* [TASK DESCRIPTION]:
From the entries, return every line where the string "Software" shows up.

* [RECORDS SHOWN]:
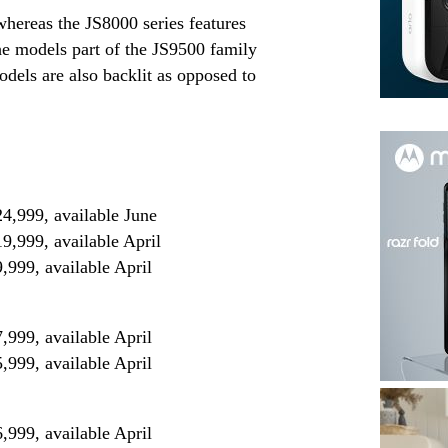
hereas the JS8000 series features
 the models part of the JS9500 family
els are also backlit as opposed to
999, available June
999, available April
99, available April
99, available April
99, available April
99, available April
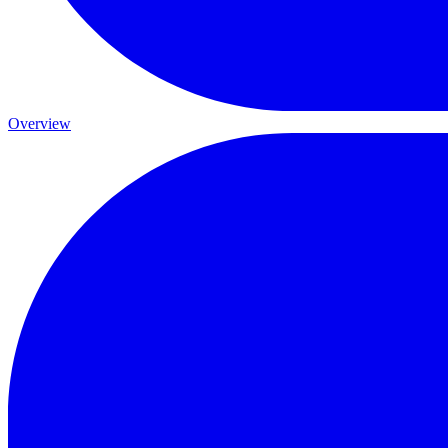
Overview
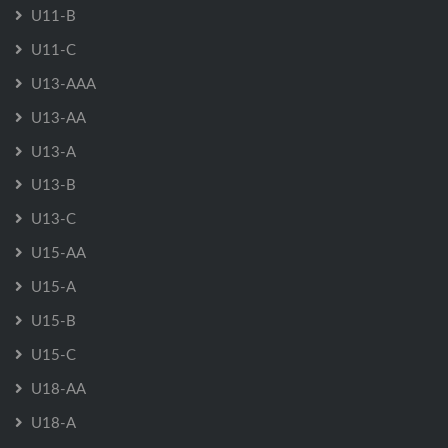
U11-B
U11-C
U13-AAA
U13-AA
U13-A
U13-B
U13-C
U15-AA
U15-A
U15-B
U15-C
U18-AA
U18-A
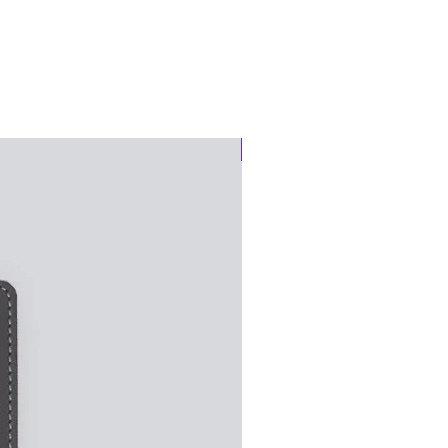
Notebook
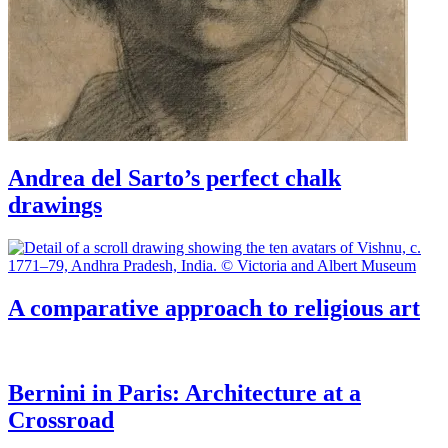
Andrea del Sarto’s perfect chalk
drawings
A comparative approach to religious art
Bernini in Paris: Architecture at a
Crossroad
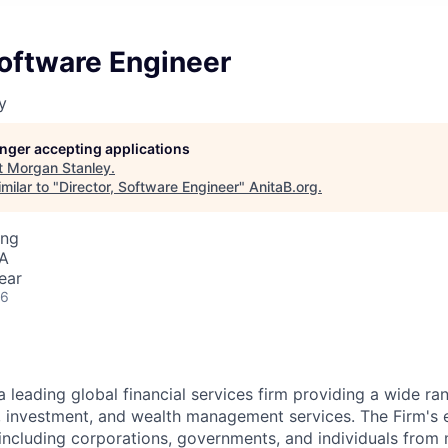
Software Engineer
y
longer accepting applications
t
Morgan Stanley
.
milar to "
Director, Software Engineer
"
AnitaB.org
.
ing
SA
ear
26
a leading global financial services firm providing a wide ra
s, investment, and wealth management services. The Firm's
 including corporations, governments, and individuals from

* [OUTPUT FOR THIS EXERCISE]:
Software Engineer
Director, Software Engineer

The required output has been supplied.